Picture 5 - A traditional bure hut under construction.
 
Picture 6 - The village kindergarten.
 
We found out later when the nature reserve ranger came around in his fancy aluminum boat with a couple of guys from the village and two iguana enthusiasts from England that the woman who asked us to take a picture of her baby asks every yachtie that comes by her hut to do the same.  The village guys smirked and nodded their heads when we gave them a print out of the picture to take back to the young mom.  The funny thing is, at the time I took the picture, she didn't seem concerned about getting a printed copy of it.  Maybe she felt it was good enough just knowing that her baby's life was well documented in photos taken by the parade of yachties passing through.
 
Picture 7 - The weather cleared the day after our wet trek so we took advantage of it and went snorkeling along the outer edge of one of the reefs that defines the entrance to the bay.  It was by far the best snorkeling we had experienced in Fiji, but unfortunately it was short-lived.  We paddled in our flippers and masks into the wind and current along the reef drop-off marveling at views like the one in this picture, then turned around and floated with the current back the way we had come.  Fortunately we weren't far from the dinghy when I noticed Don had stopped swimming.  Usually when he does this it is because he has spotted something and wants me to swim over for a look.  I started to head in his direction when suddenly I saw why he had stopped.  A white-tipped reef shark was gliding by us.  I looked at it only long enough to determine that it was a reef shark on steroids - more than six feet in length.  Although reef sharks generally don't pay any attention to humans, I didn't feel the need to test that particular piece of wisdom, and immediately swam my panicked self back to the dinghy without even stopping to ensure Don was still behind me.  A few seconds later Don met me back at the dinghy as I was energetically employing the sack-of-potatoes method of dinghy re-embarkation. 
 
Once we were both in, Don asked, 'Did you see them?' 
'Them?', I asked, surprised.
'Yeah, there were two!'
'I didn't stick around long enough to notice that there were two!'
'Well there were two.  Did you at least get a picture of the one?', Don asked in all seriousness.
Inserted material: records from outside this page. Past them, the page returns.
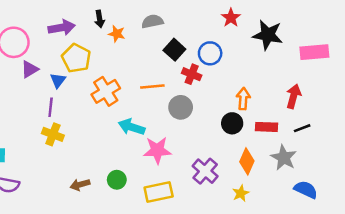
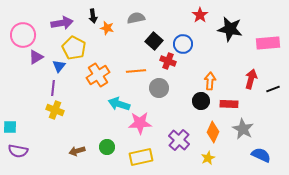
black line: (302, 128) -> (273, 89), moved

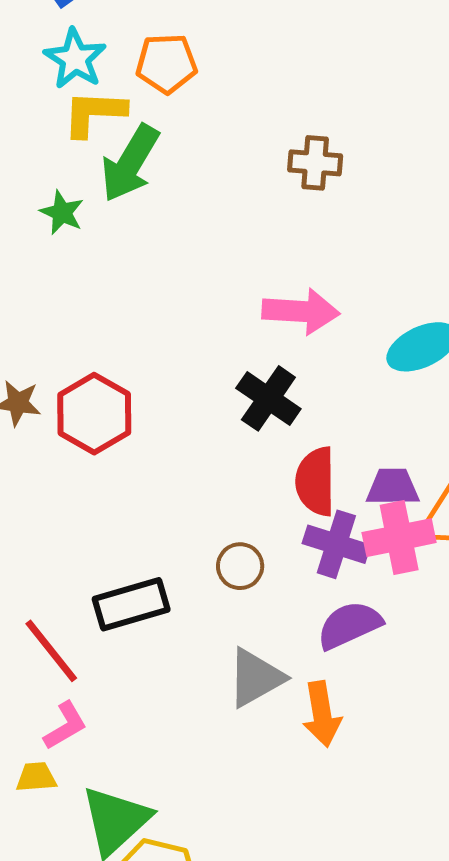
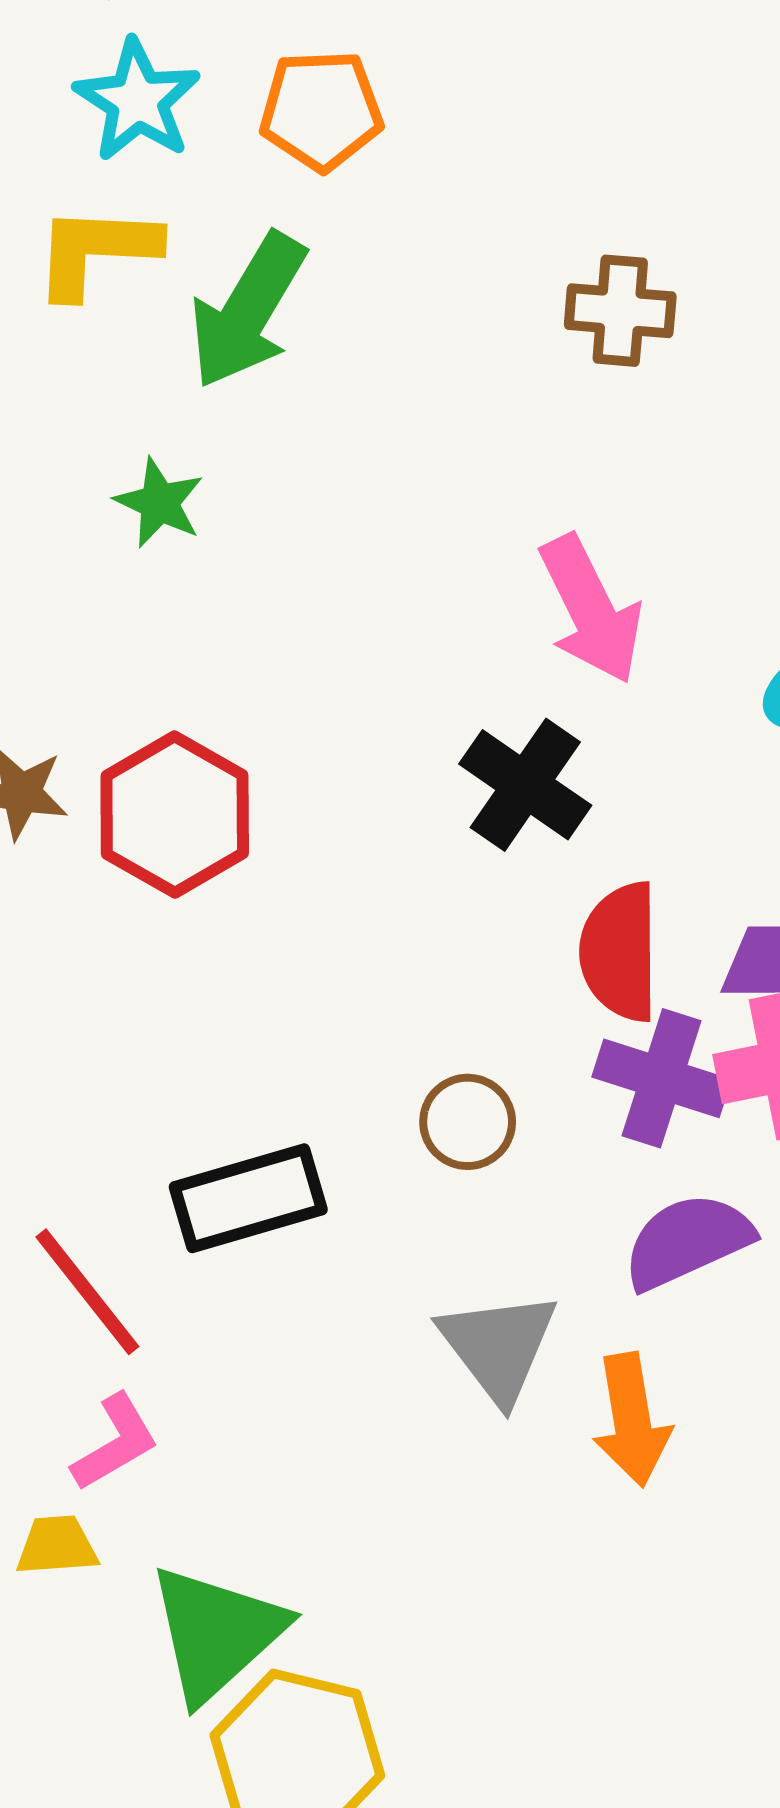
yellow L-shape: (94, 113) -> (96, 251), moved
green star: (62, 213) -> (159, 503), moved
pink arrow: (301, 311) -> (591, 609), turned 60
gray triangle: (256, 678) -> (498, 1346), turned -38

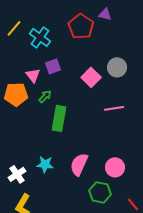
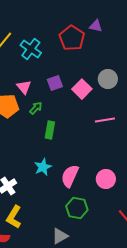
purple square: (53, 66) -> (55, 83), moved
green rectangle: (59, 118) -> (50, 130), size x0.7
cyan star: (45, 164) -> (43, 167), moved, turned -30
green hexagon: (100, 192) -> (77, 208), moved

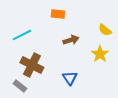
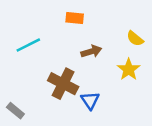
brown cross: (32, 65) -> (63, 84), moved
gray rectangle: (20, 86) -> (15, 111), moved

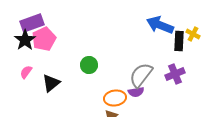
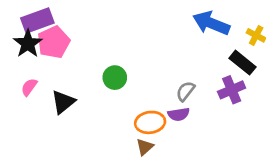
black rectangle: (179, 41) -> (242, 63), moved, turned -54
gray semicircle: (141, 75) -> (185, 91), size x0.6

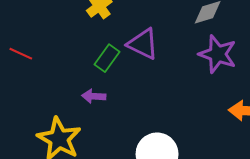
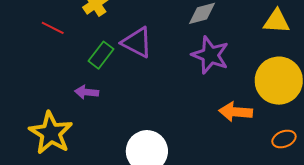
red line: (21, 54) -> (53, 28), moved

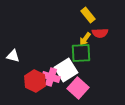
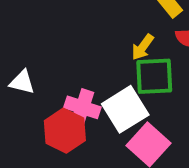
yellow arrow: (85, 39) -> (143, 47), moved
pink cross: (51, 77) -> (82, 107), moved

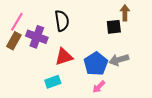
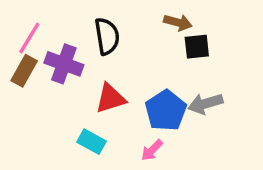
brown arrow: (125, 13) -> (178, 22), moved, turned 105
cyan rectangle: (53, 82) -> (91, 142), turned 49
pink arrow: (99, 87) -> (152, 150), moved

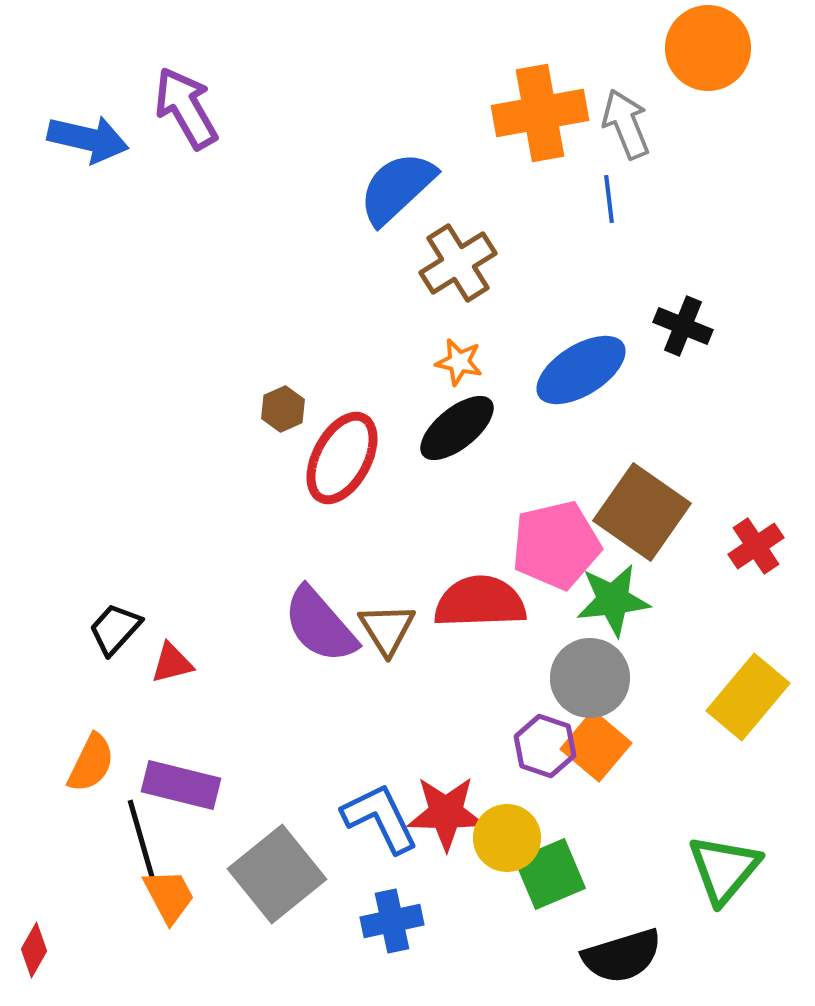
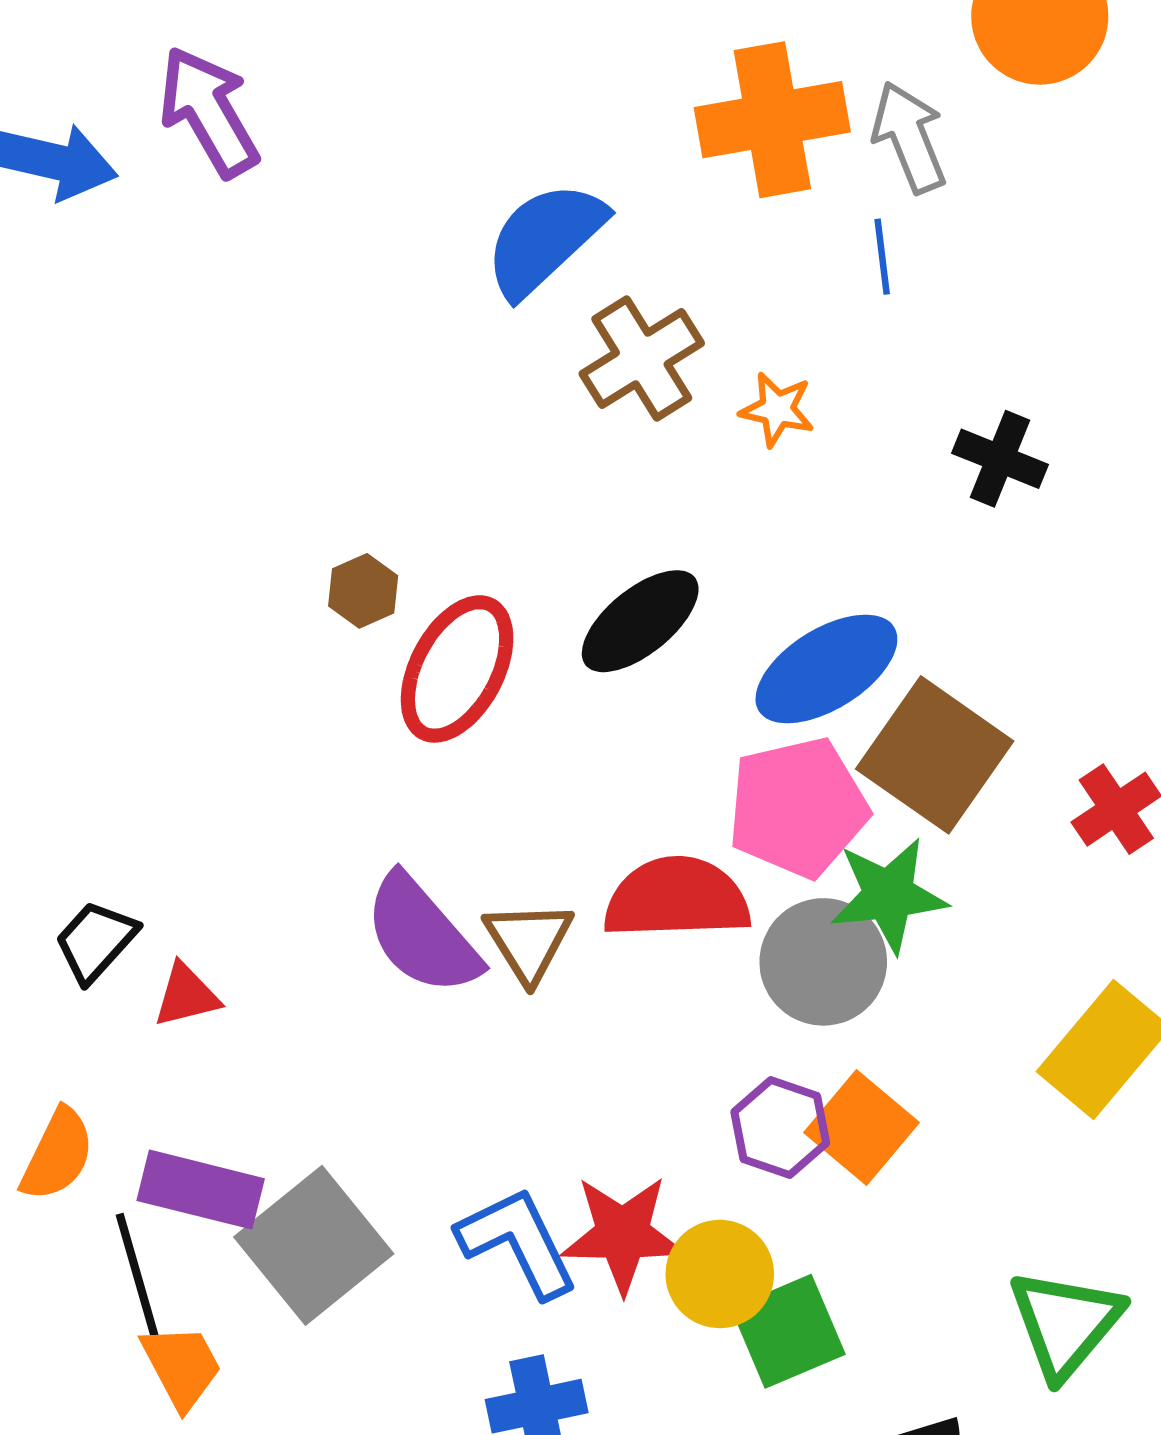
orange star: (459, 362) -> (777, 409), moved
blue ellipse: (581, 370) -> (826, 669), moved
gray circle: (590, 678) -> (823, 962), moved
gray square: (277, 874) -> (314, 1245), moved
'Are you kidding?  Who hangs around in the water to take pictures of sharks?', I asked, incredulous.
 
Don acted disappointed that I didn't get a picture, but I noticed that he also didn't volunteer to get back in the water with the camera to search for the twin pair of overgrown reef sharks...
 
Picture 8 - The next day we steered clear of snorkeling and opted to remain above water in Jackie and Michael's kayaks instead.  Here's Don looking very much like a yachtie in his Tilley hat. 
 
Picture 9 - It was a marvelously clear and calm day and with the kayaks we found we could float over the incredible coral formations with only an inch or two of clearance between the kayak bottom and the coral.  The beauty of being able to do this is that the brilliant colors of the coral are much more visible than when viewing them at deeper depths while snorkeling.  This picture was taken by holding the camera on the water's surface next to the kayak.  Finally!  You can see how brilliantly the coral is colored versus the bluish/green haze that dominates all the rest of our underwater pictures.
 
Picture 10 - Sorry for the water spots on the camera lens, but this was our view of the coral just below the water's surface as seen from the kayaks.  The colors didn't come out as clearly in this picture because the camera was held above the water's surface, but they are there.  Brilliant!
 
It seems this entry is getting overly long and I haven't gotten to the big wind part yet.  Looks like it'll have to wait until the next entry.